I believed that lie, too.
That same year Jones, who divorced Hunter, became intimately involved with Tim Montgomery. For the first time, I winced. Montgomery was named in the BALCO investigation and in a few months retired from the sport a disgrace because he, like Jones' previous partner, Hunter, lied. But in the meantime there was an ABC "20/20? special on Marion Jones. It was about her new life, the house that would be her sanctuary was being built, and she proudly showed her interviewer and the nation her new life - and life that included a baby. I remember it well.
She had just settled a $25 million lawsuit with Conte for defaming her and tarnishing her reputation to the point where she could no longer earn wages as an endorser or an athlete. I went from wincing to near tears of respect for the woman, she wanted to raise this child and regain her track and field form, and unheard of feat if she could pull it off.
I cheered wildly when she won the 100 meters at the 2006 US Championships. I didn't mind that she bowed out of the 200-meters because she said she was too tired from the 100. But I became afraid when her "A" test came up positive for EPO.

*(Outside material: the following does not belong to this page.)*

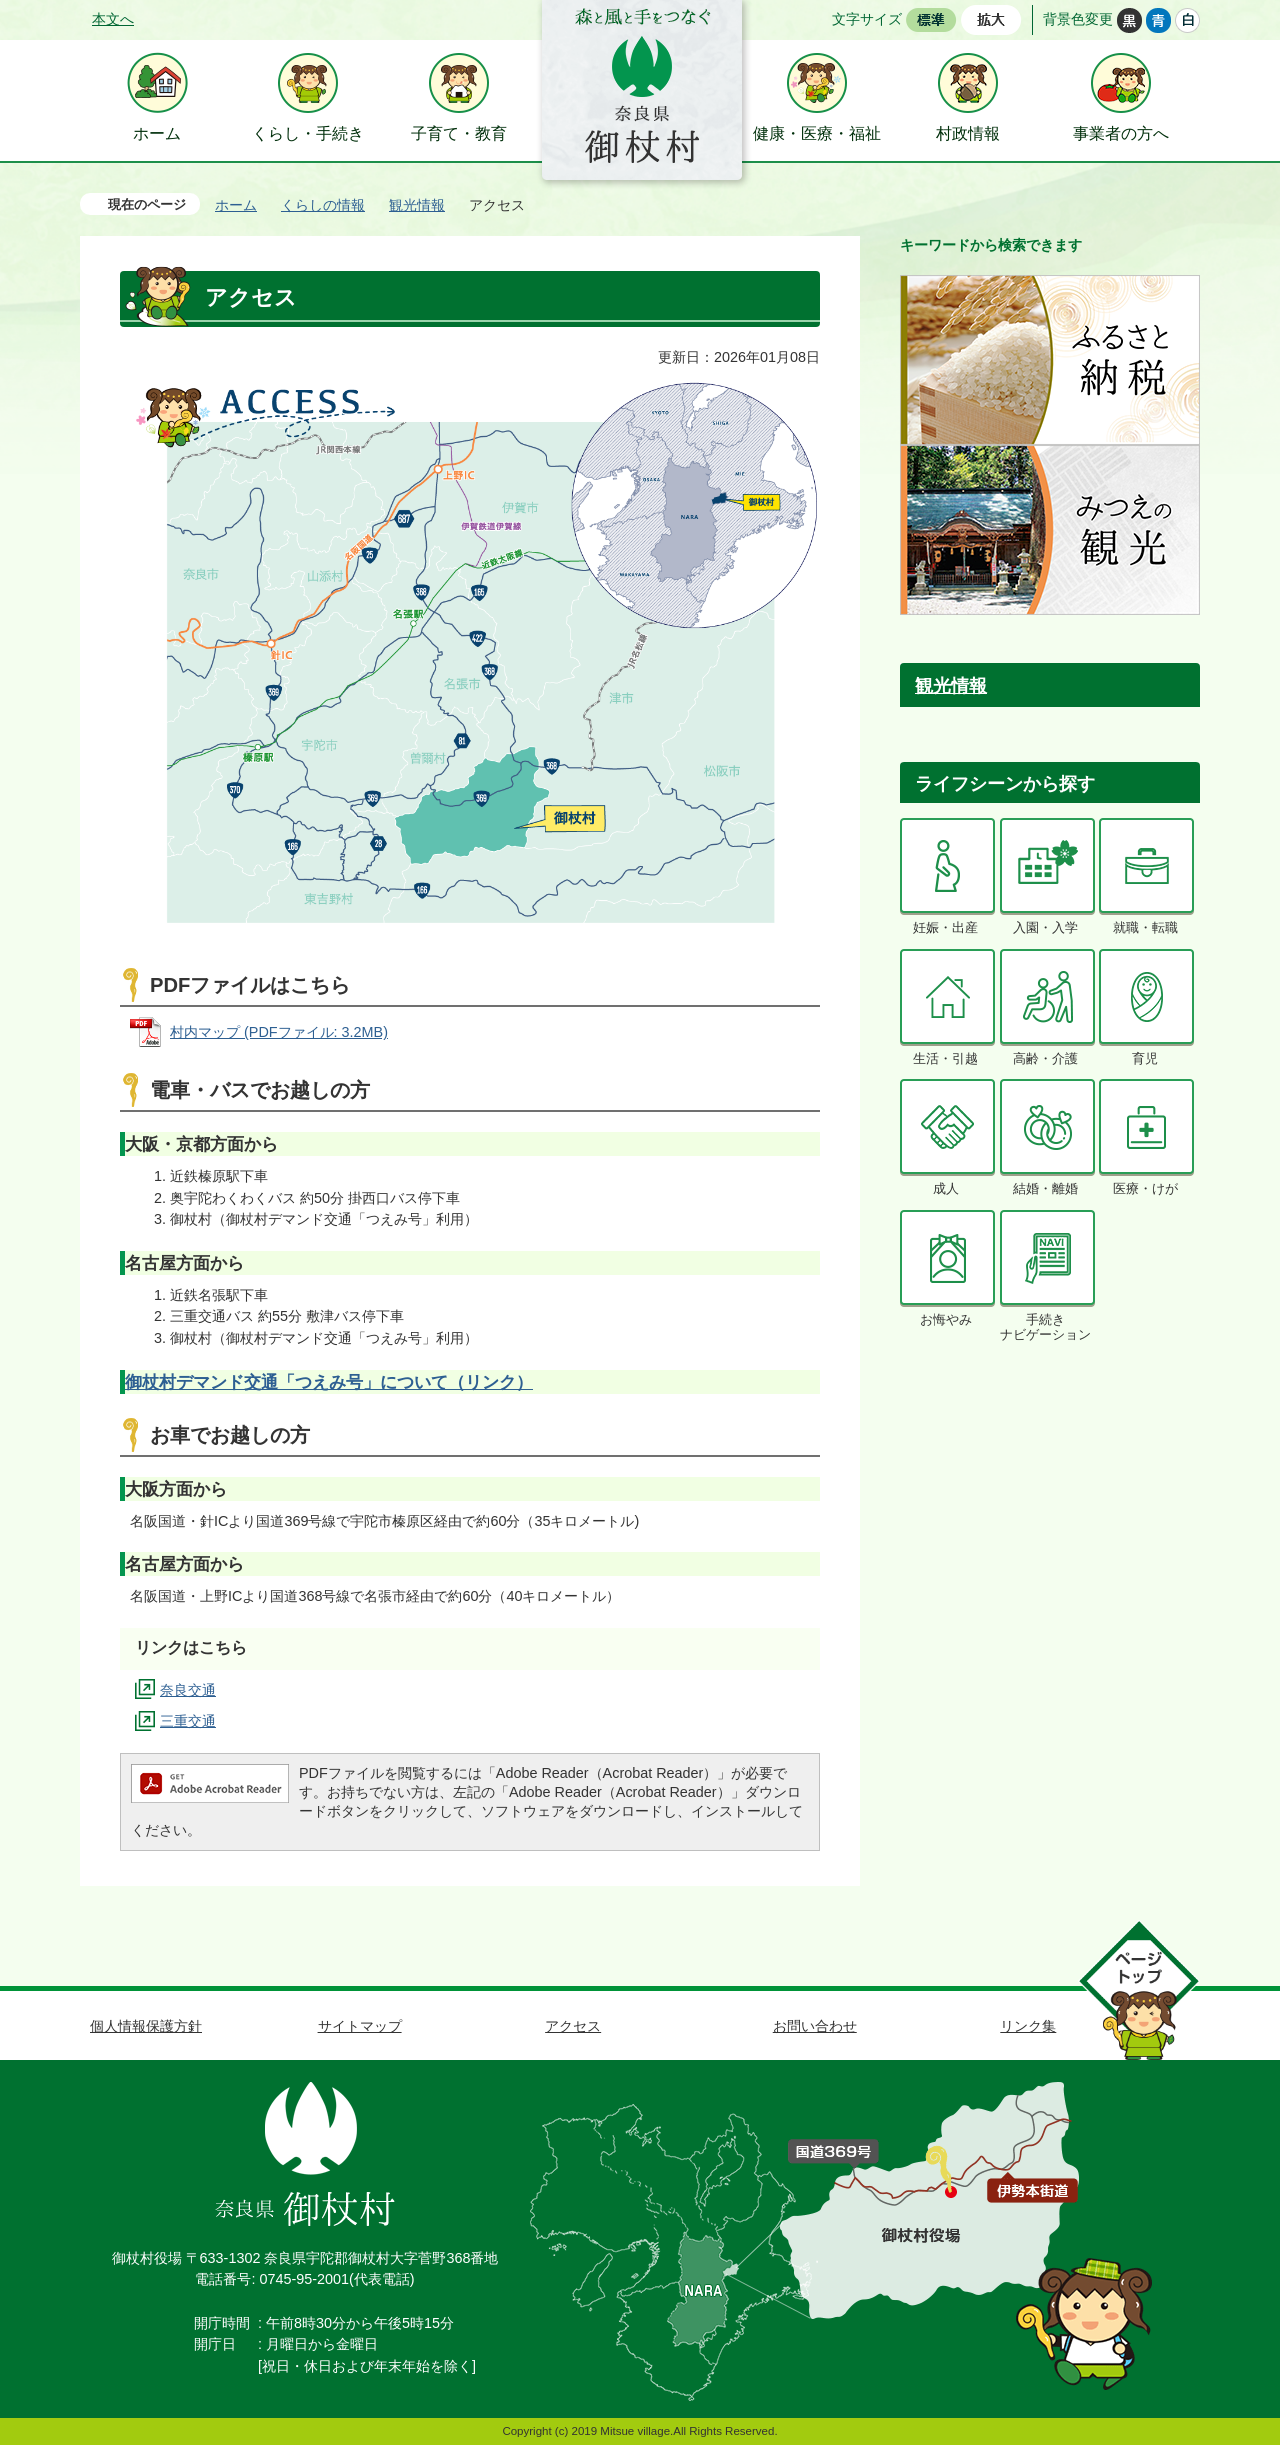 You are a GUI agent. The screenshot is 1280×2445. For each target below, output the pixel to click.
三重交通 (188, 1721)
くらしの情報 (323, 205)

'It's just some blood cells; it's natural, baby.'
When the "B" test returned a negative result and Jones was cleared, the world was fine once again.
But that was a year ago that now seems so far away it feels like another era. I feel like I was a teenager then because my hopes for Marion Jones rose and fell so many times. I feel like, just from her, I learned so much about the system that builds athletes into stars and drops them off the face of the Earth at the drop of an accusation.
Now, everything I thought I knew is shaken. Yesterday Marion Jones admitted using the clear for two years, from 1999 to 2001. Even if she cooperates with investigators she might go to jail for lying way back when.
She says the reason she lied is because she panicked.
I don't believe Marion Jones anymore.